My toes can barely reach the cream colored sand, but they do. I love the way the sand molds under foot. How its cool, smooth, yet rough. I like to watch the grains of sand balance on the top of my feet and then slowly blow away - feeling the sand move from weight to weightless. The seaweed, brought in by the high tide, is still stacked on the beach. I like it this way. But in the next thirty minutes the stacks of spindly, slimy seaweed will be gone. And with it, the sweet smell of the fishy sea.

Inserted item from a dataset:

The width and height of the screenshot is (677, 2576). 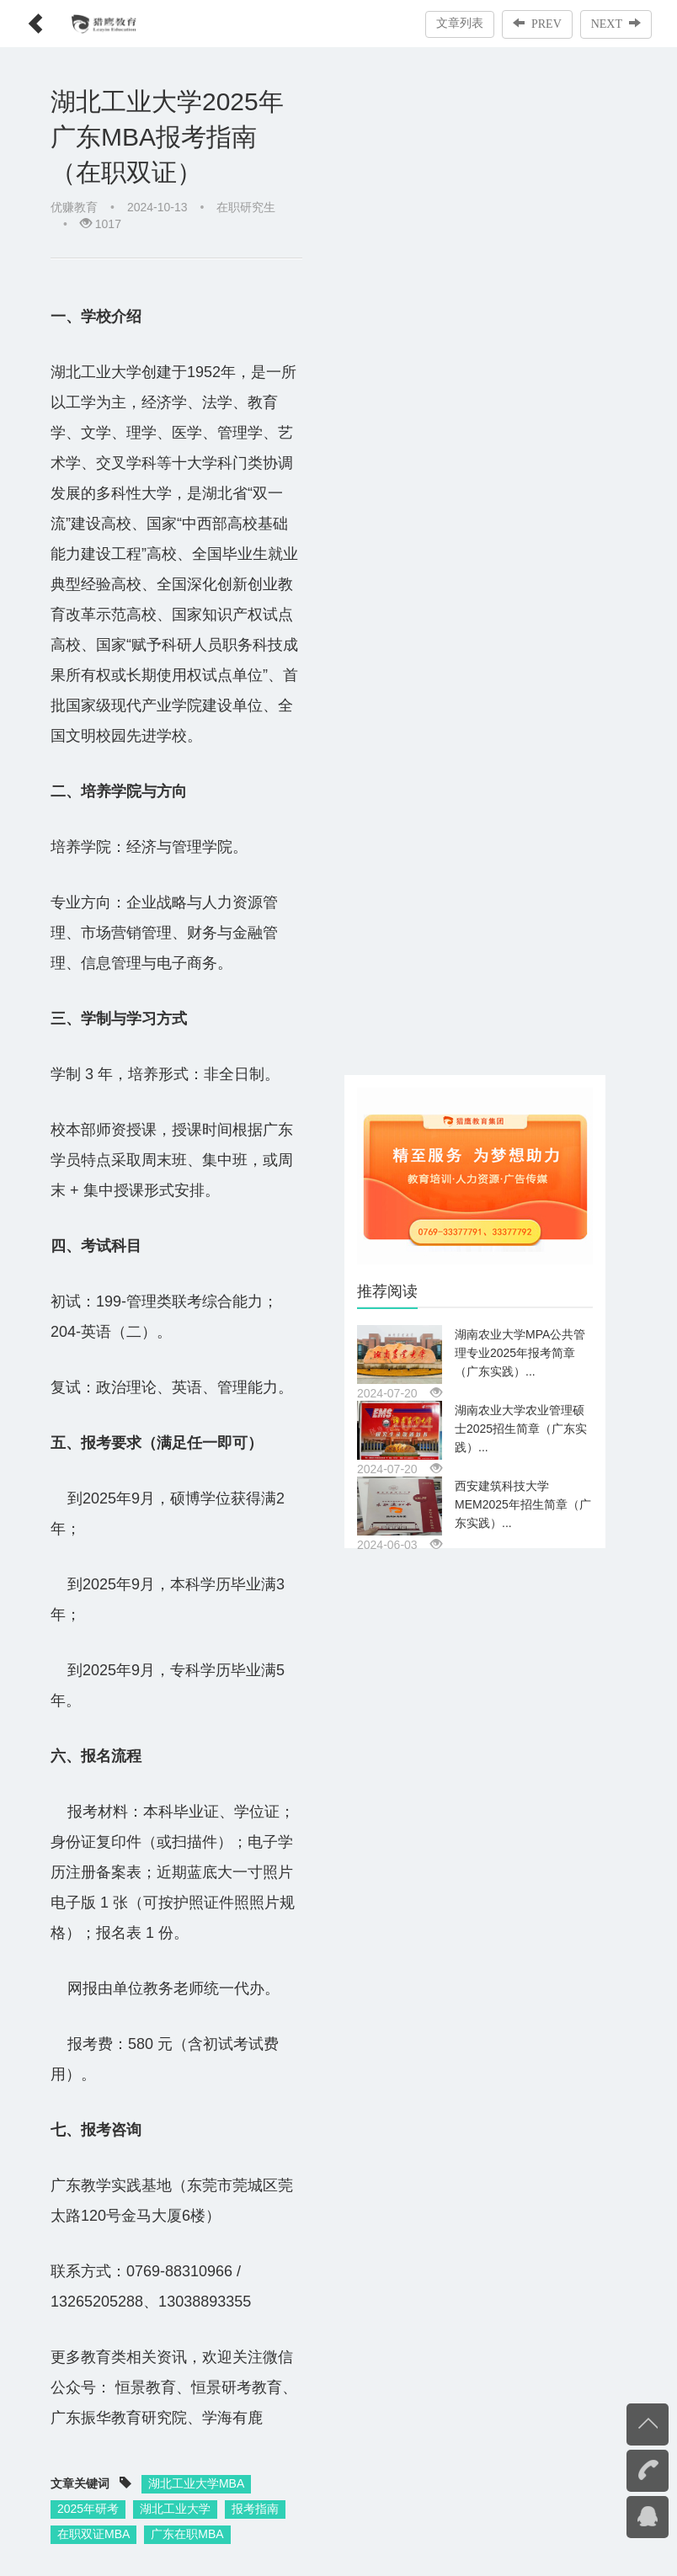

The waves come and go, crash and flow. The white foam of the fallen crest leaps over the calf-high rock wall. And I can hear the hollow sound of the wind as it passes by. And the soothing voice of the waves as the break against the rocky shore. They don't crash, or lap, or roll. It's more like they tumble. Like a small child teetering on their two spindly legs as they first are learning to do a summersault. They bend at the waist, put their head on the ground and then hoist their legs over. Not much rolling, usually just a jostled landing on the back, then prying up their heavy heads, with a goofy opened mouth grin. Just to do it all again.